18 June 2006

Dangermouse & Klosterman


My man Chuck Klosterman has in the NY Times Magazine a good profile of Danger Mouse (ne Brian Burton), D.J. Auteur. I've been an ardent Dangermausfanatisch since he let fall Ghetto Pop Life and the so-called Black-White album. Klosterman extends an interesting argument, i.e., that Dangermouse, not Cee-Lo, Albarn, Jemini, MF Doom, Jay-Z, Ringo et al., is the primary creative force behind his work. Of course, Klosterman makes it all sound more interesting and tendentious.

Yet even while "Crazy" is Cee-Lo's song, it's still Burton's design. It's the product of a singular vision, which is (more or less) the whole idea. The music of Gnarls Barkley is collaborative, but not in a creative sense; the goal of this collaboration is to reproduce the music that already exists inside Burton's skull.

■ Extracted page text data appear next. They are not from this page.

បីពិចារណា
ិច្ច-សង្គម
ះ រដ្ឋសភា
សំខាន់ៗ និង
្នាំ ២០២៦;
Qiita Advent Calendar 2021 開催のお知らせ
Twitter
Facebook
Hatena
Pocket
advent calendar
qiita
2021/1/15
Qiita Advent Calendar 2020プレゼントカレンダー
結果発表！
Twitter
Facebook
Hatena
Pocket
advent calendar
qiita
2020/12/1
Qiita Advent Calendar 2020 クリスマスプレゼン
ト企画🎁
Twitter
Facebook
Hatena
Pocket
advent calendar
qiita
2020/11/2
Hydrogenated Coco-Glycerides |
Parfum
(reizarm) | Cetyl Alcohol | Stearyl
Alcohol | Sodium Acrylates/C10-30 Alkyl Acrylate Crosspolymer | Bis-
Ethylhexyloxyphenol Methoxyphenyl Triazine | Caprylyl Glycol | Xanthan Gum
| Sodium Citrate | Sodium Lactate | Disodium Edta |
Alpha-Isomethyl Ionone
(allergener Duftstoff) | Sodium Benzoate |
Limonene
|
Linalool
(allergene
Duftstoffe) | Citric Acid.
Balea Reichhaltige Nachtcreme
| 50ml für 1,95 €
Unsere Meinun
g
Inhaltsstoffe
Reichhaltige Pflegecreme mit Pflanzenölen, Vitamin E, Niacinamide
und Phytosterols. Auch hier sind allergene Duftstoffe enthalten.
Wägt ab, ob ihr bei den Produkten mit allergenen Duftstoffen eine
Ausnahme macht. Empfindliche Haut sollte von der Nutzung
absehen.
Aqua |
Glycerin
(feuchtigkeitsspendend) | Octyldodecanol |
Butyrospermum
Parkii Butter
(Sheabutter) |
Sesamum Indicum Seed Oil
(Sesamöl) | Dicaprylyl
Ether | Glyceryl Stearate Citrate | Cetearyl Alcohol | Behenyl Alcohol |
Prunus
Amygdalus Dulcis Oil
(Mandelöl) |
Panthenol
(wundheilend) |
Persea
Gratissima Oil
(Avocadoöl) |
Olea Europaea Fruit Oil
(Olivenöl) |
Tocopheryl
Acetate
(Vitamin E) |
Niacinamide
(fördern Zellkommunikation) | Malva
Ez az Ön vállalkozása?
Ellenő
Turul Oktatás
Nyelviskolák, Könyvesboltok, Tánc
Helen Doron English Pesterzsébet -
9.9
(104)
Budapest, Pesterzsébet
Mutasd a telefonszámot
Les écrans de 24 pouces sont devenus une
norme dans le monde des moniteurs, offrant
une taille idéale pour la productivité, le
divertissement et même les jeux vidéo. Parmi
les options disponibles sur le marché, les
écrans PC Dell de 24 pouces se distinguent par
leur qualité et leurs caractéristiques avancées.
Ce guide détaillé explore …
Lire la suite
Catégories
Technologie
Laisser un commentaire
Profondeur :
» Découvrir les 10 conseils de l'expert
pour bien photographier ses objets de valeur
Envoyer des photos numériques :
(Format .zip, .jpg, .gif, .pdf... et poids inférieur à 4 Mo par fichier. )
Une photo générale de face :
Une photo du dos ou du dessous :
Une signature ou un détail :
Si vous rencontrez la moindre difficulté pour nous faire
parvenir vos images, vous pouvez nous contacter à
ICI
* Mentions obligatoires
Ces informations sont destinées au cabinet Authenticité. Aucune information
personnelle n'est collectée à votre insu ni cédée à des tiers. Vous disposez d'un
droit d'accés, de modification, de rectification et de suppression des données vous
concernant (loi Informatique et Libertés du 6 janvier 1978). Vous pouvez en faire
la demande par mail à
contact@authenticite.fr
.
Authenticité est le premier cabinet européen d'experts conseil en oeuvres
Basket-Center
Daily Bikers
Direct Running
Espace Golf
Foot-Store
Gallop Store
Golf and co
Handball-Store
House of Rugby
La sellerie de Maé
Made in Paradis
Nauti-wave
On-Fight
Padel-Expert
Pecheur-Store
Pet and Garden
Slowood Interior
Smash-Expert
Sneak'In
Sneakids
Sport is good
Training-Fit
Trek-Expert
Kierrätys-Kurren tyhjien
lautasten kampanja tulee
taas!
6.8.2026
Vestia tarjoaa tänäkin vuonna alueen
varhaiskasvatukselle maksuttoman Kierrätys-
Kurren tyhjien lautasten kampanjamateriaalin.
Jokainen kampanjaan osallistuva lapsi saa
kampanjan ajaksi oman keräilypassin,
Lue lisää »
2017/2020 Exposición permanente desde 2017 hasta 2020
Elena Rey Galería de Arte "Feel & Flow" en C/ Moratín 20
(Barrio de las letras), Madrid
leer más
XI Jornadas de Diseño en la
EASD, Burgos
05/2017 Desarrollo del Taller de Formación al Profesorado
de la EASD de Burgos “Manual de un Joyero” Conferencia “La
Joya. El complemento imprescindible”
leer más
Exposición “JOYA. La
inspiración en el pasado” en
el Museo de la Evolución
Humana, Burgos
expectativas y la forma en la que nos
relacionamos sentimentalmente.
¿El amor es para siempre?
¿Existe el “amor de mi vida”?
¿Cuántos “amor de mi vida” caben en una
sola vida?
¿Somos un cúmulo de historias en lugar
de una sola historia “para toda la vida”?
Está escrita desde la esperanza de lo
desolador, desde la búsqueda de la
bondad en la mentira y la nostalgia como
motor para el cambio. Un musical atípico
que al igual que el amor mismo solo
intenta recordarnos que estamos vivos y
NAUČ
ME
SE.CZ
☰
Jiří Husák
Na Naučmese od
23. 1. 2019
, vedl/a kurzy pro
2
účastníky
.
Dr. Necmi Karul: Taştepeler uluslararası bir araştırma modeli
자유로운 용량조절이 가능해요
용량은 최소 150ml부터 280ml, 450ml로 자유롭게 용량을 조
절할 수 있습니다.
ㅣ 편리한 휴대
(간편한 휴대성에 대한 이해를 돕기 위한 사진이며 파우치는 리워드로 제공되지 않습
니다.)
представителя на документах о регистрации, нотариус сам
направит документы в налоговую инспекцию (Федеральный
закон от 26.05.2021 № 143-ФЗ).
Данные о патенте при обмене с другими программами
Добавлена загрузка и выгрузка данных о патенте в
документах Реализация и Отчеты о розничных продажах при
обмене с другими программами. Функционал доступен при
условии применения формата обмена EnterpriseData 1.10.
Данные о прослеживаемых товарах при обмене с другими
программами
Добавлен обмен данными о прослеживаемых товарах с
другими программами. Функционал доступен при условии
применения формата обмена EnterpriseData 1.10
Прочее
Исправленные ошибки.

In this way, Danger Mouse is something like the structural device in Joyce's Ulysses, which is sometimes called the arranger. The Mizzo has an intentional aesthetic stance toward the material to which he applies himself. That is, he applies himself to his work with an intentional aesthetic stance; but the interesting point is that his work qua DJ and producer is a sort of meta-work put into someone's primary artistic creation. Consider his production of the Grey Album. He's given the Beatles' eponymous album (popularly called the White Album) and Jay-Z's swan song, the Black Album. By cutting up the Beatles' tracks to make beats for Jay-Z, Miz-to-the-Izzo puts to lie to Wordsworth's much-quoted saw, "We murder to dissect." If by murder you mean Django Mousehardt absolutely kills every track on the Grey Album (in the colloquially [borderline slangy] parlance of rap music, to kill a track is a good thing), then you're absolutely correct. He's a lot like Rivers Cuomo of Weezer who has since the mid-nineties kept a three-ring binder full of rock song analyses that he calls the Encyclopedia of Pop. By dissecting the tropes and figures of music, both artists (auteurs?) make sophisticated, lowest-common denominator pop music.
It appears to me that Joyce does a similar thing with Ulysses. He worked with what he was given: Newspapers, memories, accounts, reports, maps, stories and books. Anyone (well, not really--but for the sake of argument, let us say) could have arranged the exact same data in the exact same way; for the most part, much of the information of Ulysses was at least available. But no one arranges data like Joyce arranges data; and that's his particular genius. DM seems roughly analagous to Joyce in the sense that mostly all DJs and remixers are similar to Joyce in that they all engage in a similar project: To rearrange found content in an interesting and aesthetically pleasing manner.
Speaking of interesting and aesthetically pleasing things, that Chuck Klosterman has to be my favorite new sports writer (!) in all of the Internet. Since the end of 2005, Klosterman has been writing for ESPN's Page 2. Much of his writing is unavailable. [Why do on-line publications deter people from reading their website by charging to read archived articles? I fall squarely in the hate-the-new-New-York-Times-on-line-layout-and-tightwad-pay-scheme camp] But be sure to look for his work there in the future; most of it is too technical and shows too great an understanding of sports history for me to really follow; but that's the point. He is the typical white sports dork. He's endearingly like David Foster Wallace in his sports writing, sometimes. And his book, Fargo Rock City, which I purchased for, like, a dollar in an Ames that was going out of business when I was in college, the one that I read over a whole semester whilst taking craps in our increasingly olfactorilly suspect bathroom with the dingy, somewhat greenish tiles in the shower, you know, the ones right by the handles because there's some sort of reaction between water, metal and tile that causes that greenish tint, like, maybe they had some copper in them or something, like how the Statue of Liberty looks, except that one has nothing to do with tile--but there's a helluva lot of water! I read that book, which was about all these 80s hair metal bands that I'd never really knowingly heard; and it made me really appreciate hair metal in new ways. Klosterman's columns on Page 2 make me feel the same way about the ABA and baseball.